> [THE PROBLEM]:
Exact copies are required of the lines from the line containing "るとは限りませんが、絶対に離縁しないという条件であれば嫁ぎ" through the final line of the listing, both included, and of no other lines.

> [INFORMATION GIVEN]:

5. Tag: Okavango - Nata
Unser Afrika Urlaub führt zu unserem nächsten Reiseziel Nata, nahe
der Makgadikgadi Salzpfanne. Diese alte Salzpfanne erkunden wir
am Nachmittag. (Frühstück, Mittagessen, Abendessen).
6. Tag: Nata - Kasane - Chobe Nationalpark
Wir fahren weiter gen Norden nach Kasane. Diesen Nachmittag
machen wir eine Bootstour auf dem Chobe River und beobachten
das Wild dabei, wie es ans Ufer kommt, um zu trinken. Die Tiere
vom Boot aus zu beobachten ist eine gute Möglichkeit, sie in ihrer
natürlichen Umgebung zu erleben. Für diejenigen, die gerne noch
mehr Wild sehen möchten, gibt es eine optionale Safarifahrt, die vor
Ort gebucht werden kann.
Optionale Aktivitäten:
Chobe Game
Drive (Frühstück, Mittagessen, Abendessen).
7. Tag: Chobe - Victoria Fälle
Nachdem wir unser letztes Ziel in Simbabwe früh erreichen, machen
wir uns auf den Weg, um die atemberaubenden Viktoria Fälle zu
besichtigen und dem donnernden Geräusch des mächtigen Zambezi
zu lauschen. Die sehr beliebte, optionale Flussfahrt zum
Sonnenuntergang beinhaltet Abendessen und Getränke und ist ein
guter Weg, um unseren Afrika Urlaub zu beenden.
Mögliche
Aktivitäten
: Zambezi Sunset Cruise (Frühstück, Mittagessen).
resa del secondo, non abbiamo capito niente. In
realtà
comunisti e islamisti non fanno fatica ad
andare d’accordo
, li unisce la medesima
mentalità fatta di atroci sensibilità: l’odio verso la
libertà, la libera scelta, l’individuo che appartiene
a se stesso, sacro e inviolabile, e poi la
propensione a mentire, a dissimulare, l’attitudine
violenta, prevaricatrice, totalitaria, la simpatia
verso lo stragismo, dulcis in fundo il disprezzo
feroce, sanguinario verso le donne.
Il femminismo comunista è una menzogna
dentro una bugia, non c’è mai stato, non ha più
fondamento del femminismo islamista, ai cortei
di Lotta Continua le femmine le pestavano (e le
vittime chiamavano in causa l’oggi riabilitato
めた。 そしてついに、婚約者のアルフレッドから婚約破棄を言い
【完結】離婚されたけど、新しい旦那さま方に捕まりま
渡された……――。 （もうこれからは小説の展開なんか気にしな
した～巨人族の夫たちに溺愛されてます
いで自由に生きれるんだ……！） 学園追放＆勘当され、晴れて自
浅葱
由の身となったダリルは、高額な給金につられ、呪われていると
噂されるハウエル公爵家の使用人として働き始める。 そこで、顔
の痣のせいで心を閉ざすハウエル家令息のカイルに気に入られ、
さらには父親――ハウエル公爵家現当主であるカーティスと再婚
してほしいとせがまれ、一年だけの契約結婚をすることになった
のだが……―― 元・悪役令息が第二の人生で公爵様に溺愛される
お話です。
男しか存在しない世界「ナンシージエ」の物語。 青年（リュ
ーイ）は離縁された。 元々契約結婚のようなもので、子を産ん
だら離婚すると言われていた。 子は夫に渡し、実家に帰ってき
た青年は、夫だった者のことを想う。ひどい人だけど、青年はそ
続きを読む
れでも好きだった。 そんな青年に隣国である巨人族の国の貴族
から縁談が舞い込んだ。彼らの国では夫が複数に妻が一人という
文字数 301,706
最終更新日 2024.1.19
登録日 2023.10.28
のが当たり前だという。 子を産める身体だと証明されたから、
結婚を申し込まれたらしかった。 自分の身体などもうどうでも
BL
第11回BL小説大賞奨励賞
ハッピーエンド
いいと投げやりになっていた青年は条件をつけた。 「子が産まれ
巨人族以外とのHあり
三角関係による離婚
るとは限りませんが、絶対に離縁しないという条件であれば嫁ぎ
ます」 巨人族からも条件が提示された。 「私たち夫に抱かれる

> [EXERCISE RESPONSE]:
るとは限りませんが、絶対に離縁しないという条件であれば嫁ぎ
ます」 巨人族からも条件が提示された。 「私たち夫に抱かれる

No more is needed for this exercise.